Is this seqlock implementation correct from the c++ memory model point of view?

Question

I red this article Can Seqlocks Get Along With Programming Language Memory Models?

And found that one of the example (figure 6) is not correct from the c++ memory model point of view .

atomic<unsigned> seq; // seqlock representation
// assume big enough to ignore overflow
atomic<int> data1, data2; // protected by seq

T reader() {
    int r1, r2;
    unsigned seq0, seq1;
    do {
        seq0 = seq.load(m_o_acquire);
        r1 = data1.load(m_o_relaxed);
        r2 = data2.load(m_o_relaxed);
        atomic_thread_fence(m_o_acquire);
        seq1 = seq.load(m_o_relaxed);
    } while (seq0 != seq1 || seq0 & 1);
    // do something with r1 and r2;
}

void writer(...) {
    unsigned seq0 = seq;
    while (seq0 & 1 ||
           !seq.compare_exchange_weak(seq0, seq0+1)) {}
    data1 = ...;
    data2 = ...;
    seq = seq0 + 2;
}

Figure 6. Seqlock reader with acquire fence

Here it is assumed that at the time of reading seq0 there was synchronize with the reader and the "last" writer, but the memory model does not guarantee this.

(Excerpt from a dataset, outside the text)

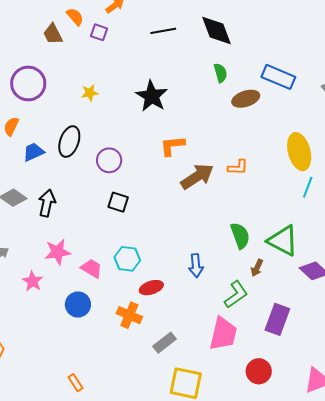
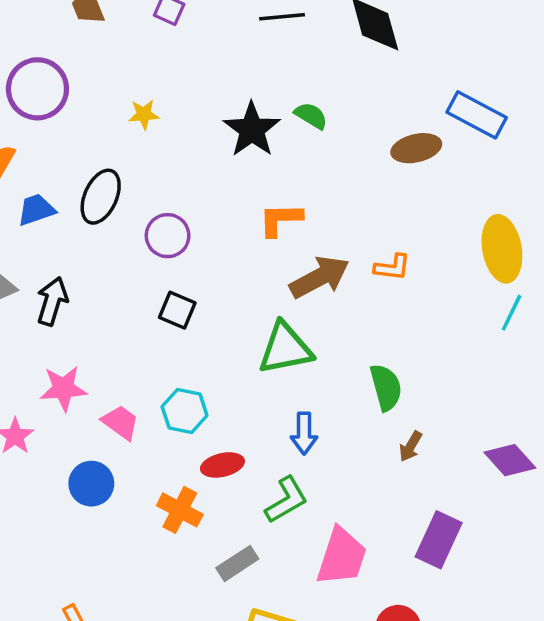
green semicircle: (220, 73) -> (311, 116), moved, turned -48
green triangle: (283, 241) -> (285, 348), moved, turned -44
green L-shape: (236, 295) -> (286, 500), moved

To do this, we must force synchronize with an RMW operation (e.g. seq.fetch_add(0) or seq.cas(seq0, seq0)) when reading seq1 and if seq1 == seq0, therefore at the time of reading seq0 there was synchronize with with "last" writer => happens before

Answer 1

Cppref memory order

Synchronizes with

If an atomic store in thread A is a release operation, an atomic load in thread B from the same variable is an acquire operation, and the load in thread B reads a value written by the store in thread A, then the store in thread A synchronizes-with the load in thread B.

Reading seq0 with an acquire order is enough to establish a synchronizes with relationship with the writer, you don't need an RMW here, you either read an old value which will make the whole operation fail and retried or you read the new value which will establish the synchronizes with relationship, there is no third option.

If you read the old value for seq0 and read new data then the fence will force seq1 to be the new value, which will fail the check, there is no scenario where seq0 == seq1 and the data is not the same one written before seq0

The main problem with seqlock is that writes can be reordered by the CPU which is why a C++ memory-model compliant implementation needs a compare-exchange on the writer side, which makes it not exactly a seqlock, but a slower modified version of it.

While the provided seqlock has no races, it can read any value for the data in the modification order, not necessarily the newest, doing an RMW to have this guarantee would make it an order of magnitude slower because of cache ping-ponging.